Ribuan warga memadati berbagai lokasi publik seperti Alun-alun Bandung, Jalan Asia Afrika, dan kawasan Braga, menikmati suasana kota yang ramai namun tetap tertib hingga larut malam.
Kehadiran ribuan masyarakat di ruang publik Kota Bandung pada malam pergantian tahun tidak hanya menciptakan atmosfer kebersamaan, tetapi juga turut mendorong geliat ekonomi lokal. Pedagang kaki lima dan pelaku Usaha Mikro, Kecil, dan Menengah (UMKM) melaporkan peningkatan penjualan yang signifikan, terutama untuk makanan, minuman, dan jajanan. Warga yang berkumpul di berbagai titik strategis antusias membeli produk-produk tersebut untuk menemani momen perayaan.
Sementara itu, ketiadaan kembang api disambut positif oleh banyak pengunjung. "Justru lebih enak seperti ini. Tidak bising, anak-anak tidak kaget dan kita bisa menikmati kota dengan santai, " ujar Rahman, seorang wisatawan asal Jakarta.
Pendapat serupa diungkapkan oleh Deni dari Tasikmalaya. "Bandung tetap terasa hidup. Ramai, tapi tertib. Ini yang kami harapkan dari perayaan tahun baru," katanya.
Banyak yang melihat momen ini sebagai bentuk kedewasaan dalam merayakan tahun baru, dengan fokus pada kebersamaan, refleksi diri, dan harapan baru, bukan sekadar kemewahan perayaan.

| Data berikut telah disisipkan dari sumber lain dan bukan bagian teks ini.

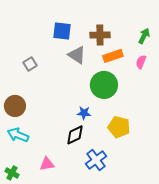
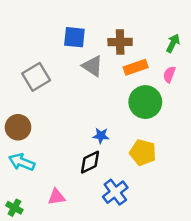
gray square: (30, 64) -> (36, 77), size x1.6
green circle: (104, 85) -> (145, 102), moved

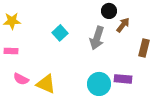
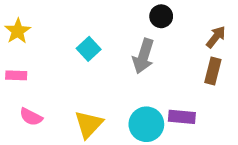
yellow star: (12, 21) -> (18, 31), turned -30
brown arrow: (123, 25) -> (216, 37), moved
yellow triangle: (46, 84) -> (89, 124), moved, turned 50

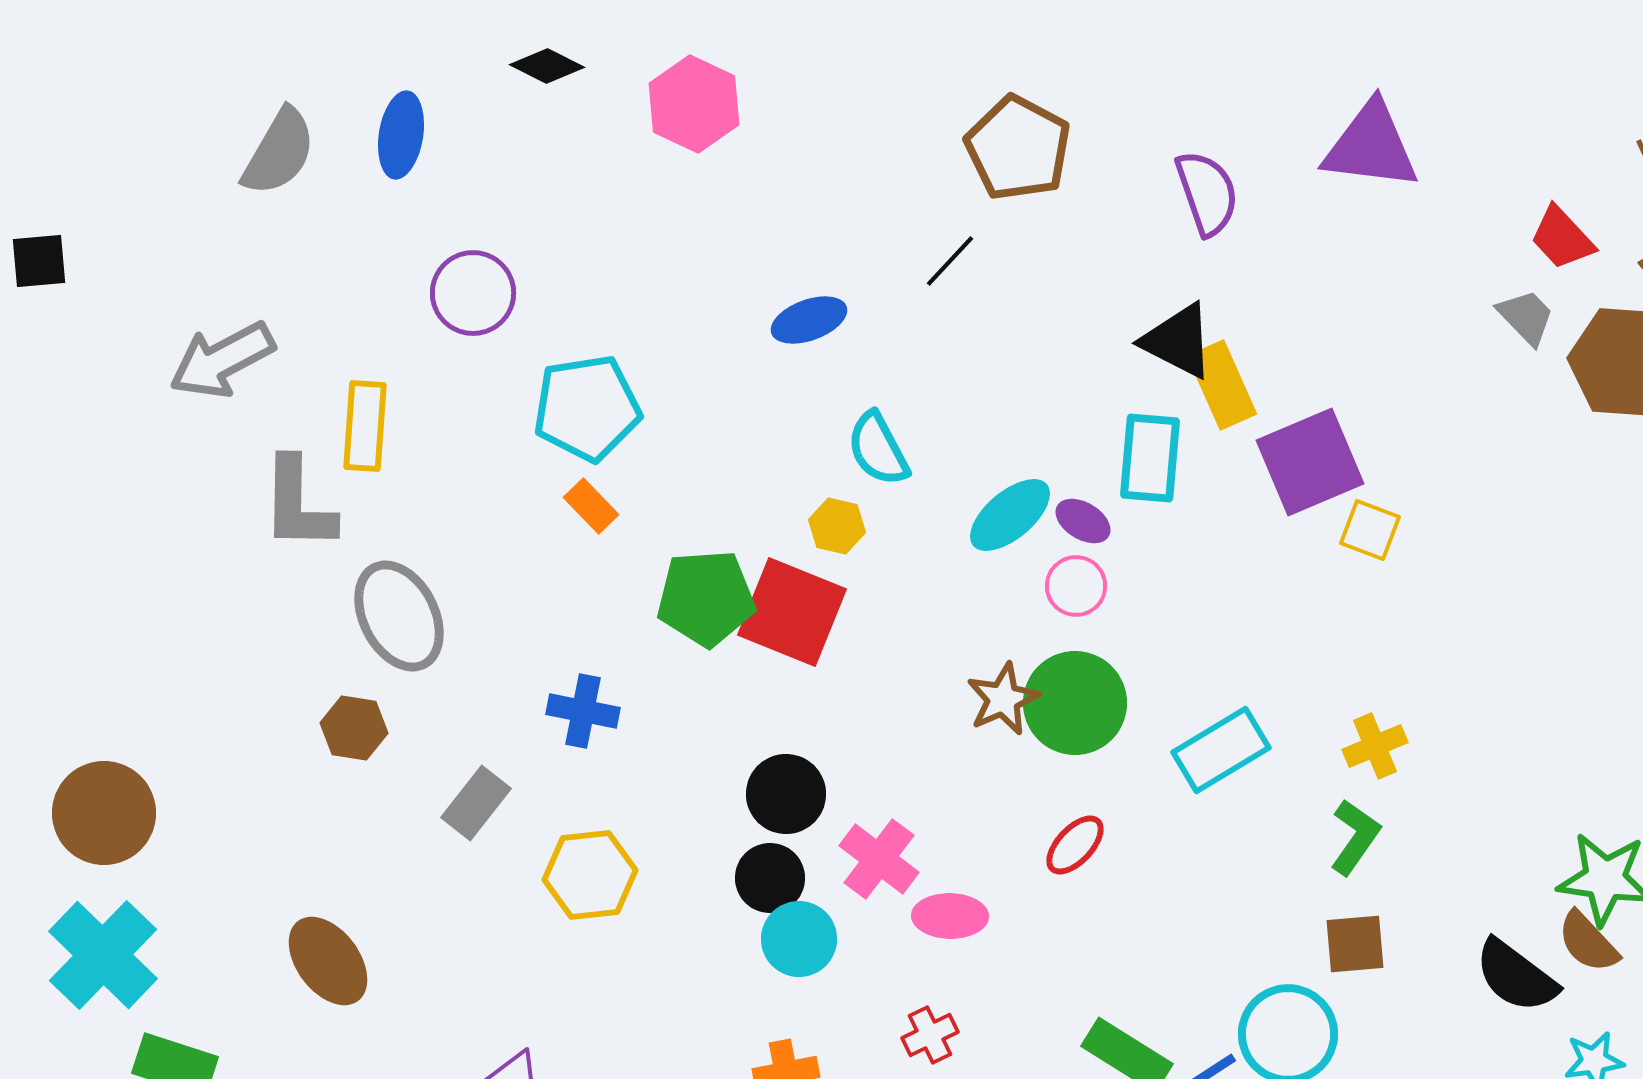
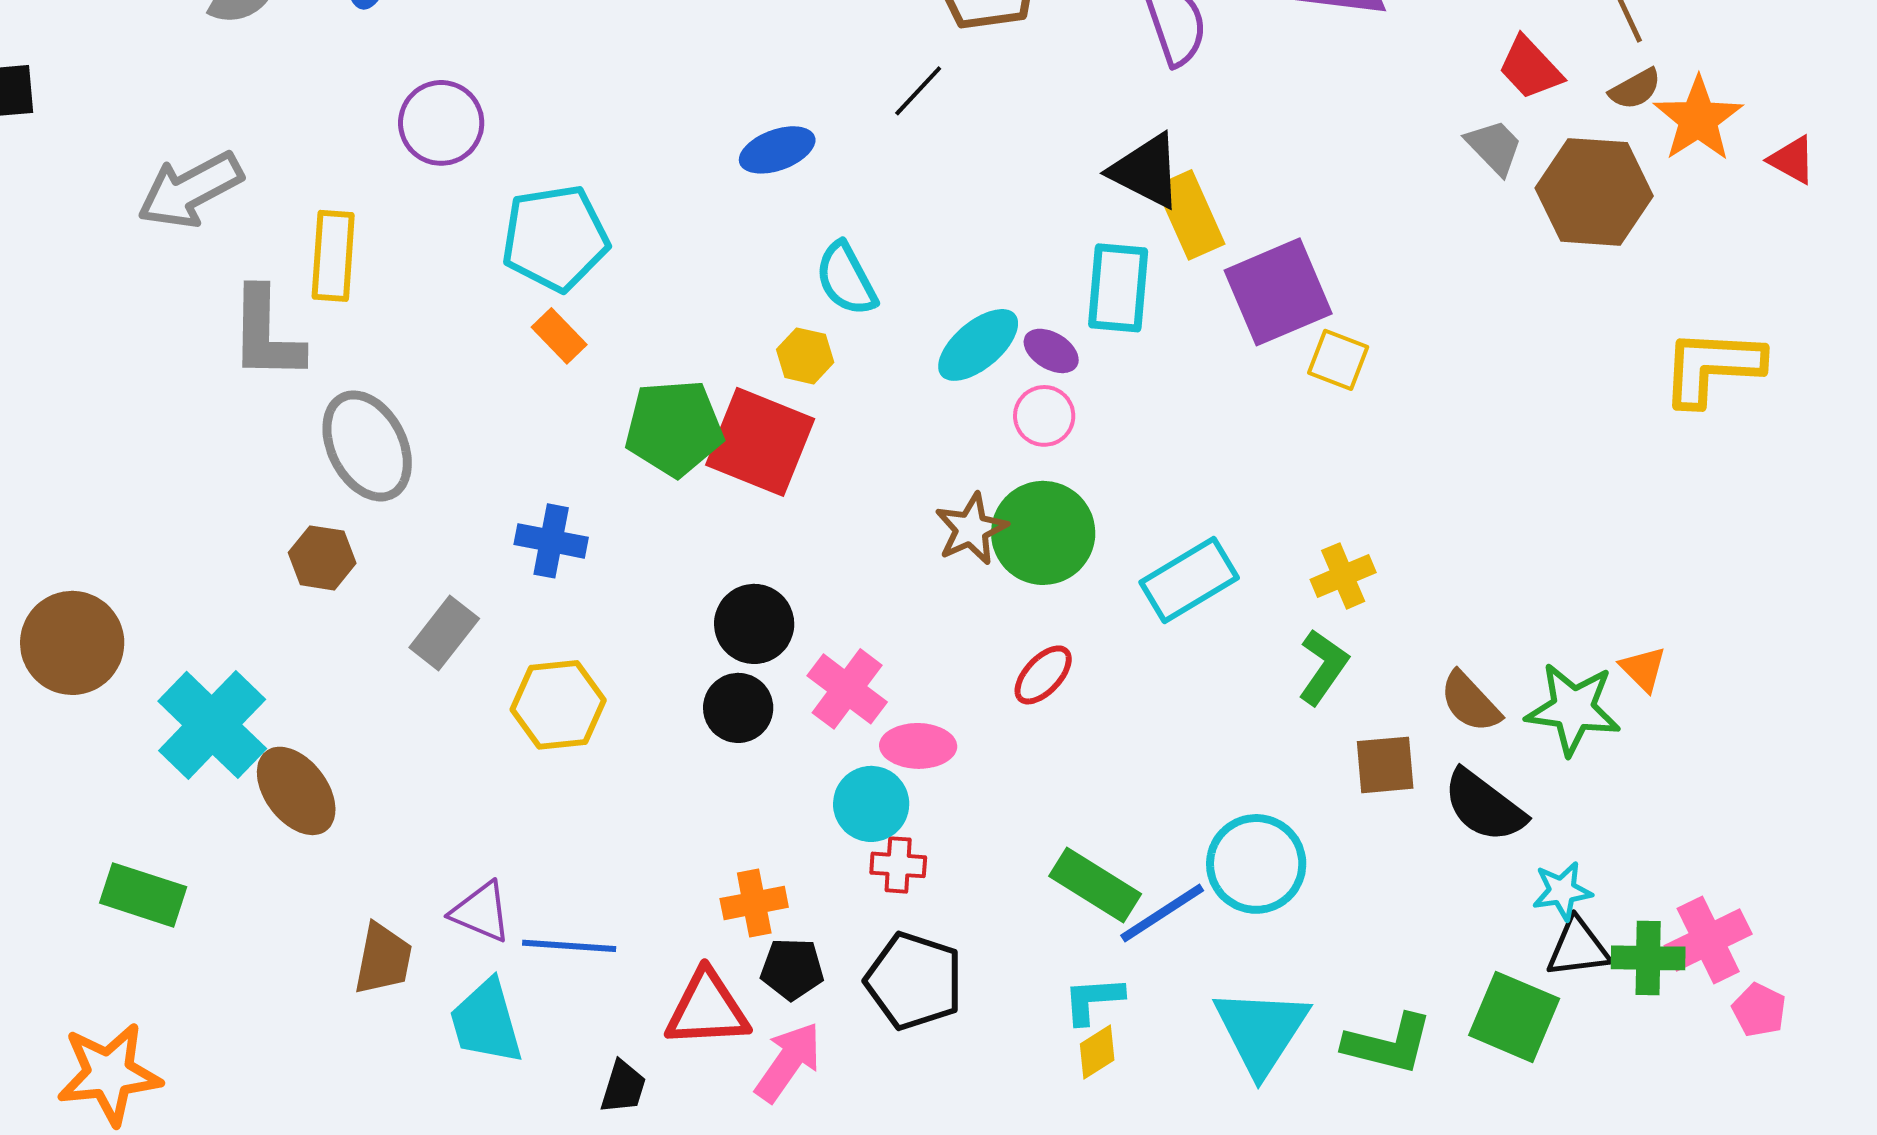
cyan circle: (799, 939) -> (871, 804), moved
brown semicircle: (1588, 942) -> (1470, 702), moved
brown square: (1355, 944) -> (1385, 765), moved
cyan cross: (103, 955) -> (212, 725), moved
red cross: (930, 1035) -> (898, 865), turned 30

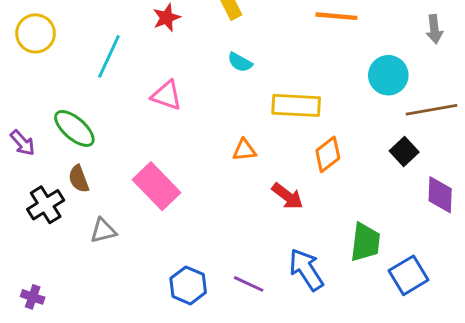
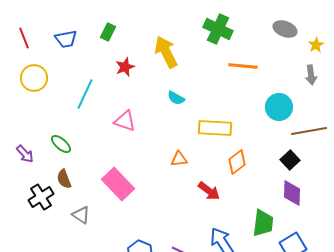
green ellipse: (74, 128) -> (61, 144), size x0.7
purple diamond: (440, 195) -> (292, 193), moved
gray triangle: (103, 231) -> (81, 215), turned 48

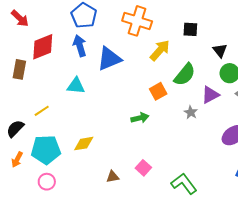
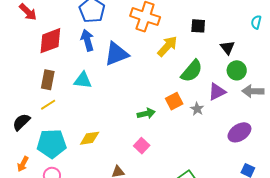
brown rectangle: (19, 69) -> (48, 80), moved
orange square: (158, 91) -> (174, 101), moved
orange arrow: (17, 160) -> (23, 164), moved
pink square: (143, 168) -> (142, 146), moved

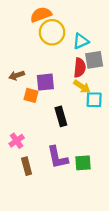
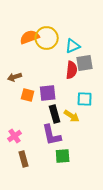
orange semicircle: (41, 15) -> (30, 37), moved
purple square: (45, 82) -> (48, 93), moved
yellow arrow: (82, 86) -> (72, 116), moved
purple L-shape: (58, 157) -> (52, 135), moved
green square: (83, 163) -> (63, 156), moved

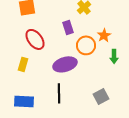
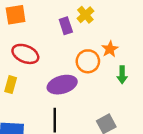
purple rectangle: (68, 27) -> (66, 26), moved
red ellipse: (35, 39) -> (25, 54), turned -30

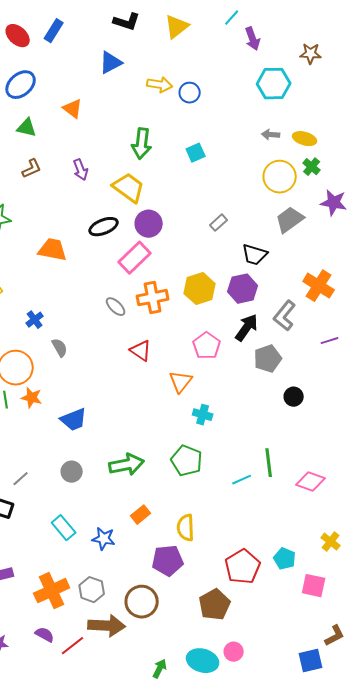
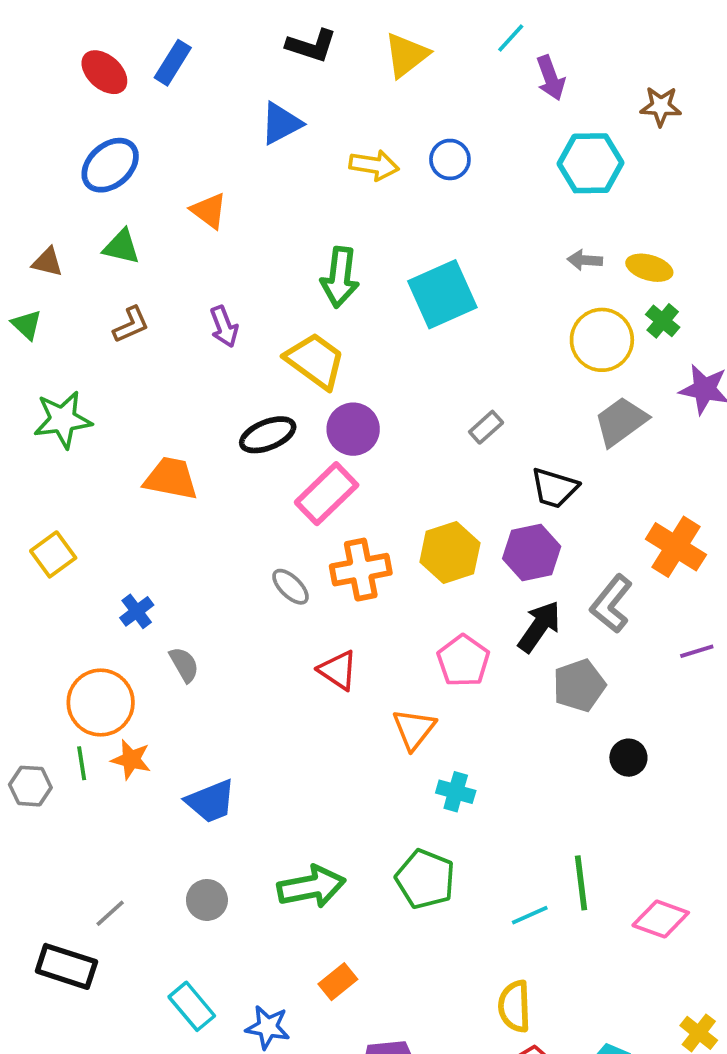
blue circle: (190, 93) -> (450, 159), moved
cyan square: (196, 153) -> (442, 294), size x1.8
yellow semicircle: (186, 528) -> (515, 1006), moved

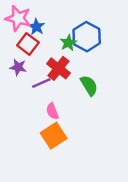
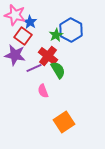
purple star: (18, 67) -> (15, 55), size x1.5
green semicircle: (89, 85) -> (58, 70), moved
orange square: (54, 136) -> (64, 122), moved

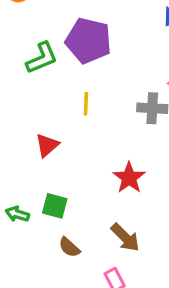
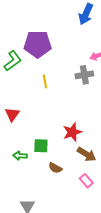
red triangle: (47, 145) -> (12, 114), moved
red star: (129, 178) -> (72, 132), moved, turned 30

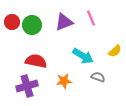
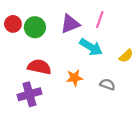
pink line: (91, 18) -> (100, 20), turned 42
cyan arrow: (83, 56) -> (91, 47), moved
orange star: (64, 81) -> (74, 78), moved

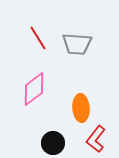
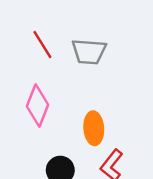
pink diamond: (34, 89) -> (38, 105), turned -32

Wali Kota Bandung, Muhammad Farhan, turut memantau langsung jalannya perayaan dengan berkeliling menggunakan kendaraan roda dua ke sejumlah pos pengamanan. Ia didampingi oleh jajaran Forum Koordinasi Pimpinan Daerah (Forkopimda) Kota Bandung, termasuk Kapolres Kota Bandung dan Dandim.
"Alhamdulillah kondusif. Hal terpenting, tim kesehatan standby di stasiun karena setelah perjalanan jauh biasanya ada warga yang mengalami gangguan kesehatan," ujar Farhan.
Dalam rangka menjaga keamanan dan ketertiban, Pemerintah Kota Bandung bersama TNI-Polri telah menyiagakan 18 Pos Pengamanan yang tersebar di berbagai titik kota. Seluruh jajaran, mulai dari TNI, Polri, Koramil, Polsek, hingga Forkopimda, dilaporkan dalam kondisi siaga penuh untuk memastikan perayaan berjalan lancar dan aman bagi seluruh warga.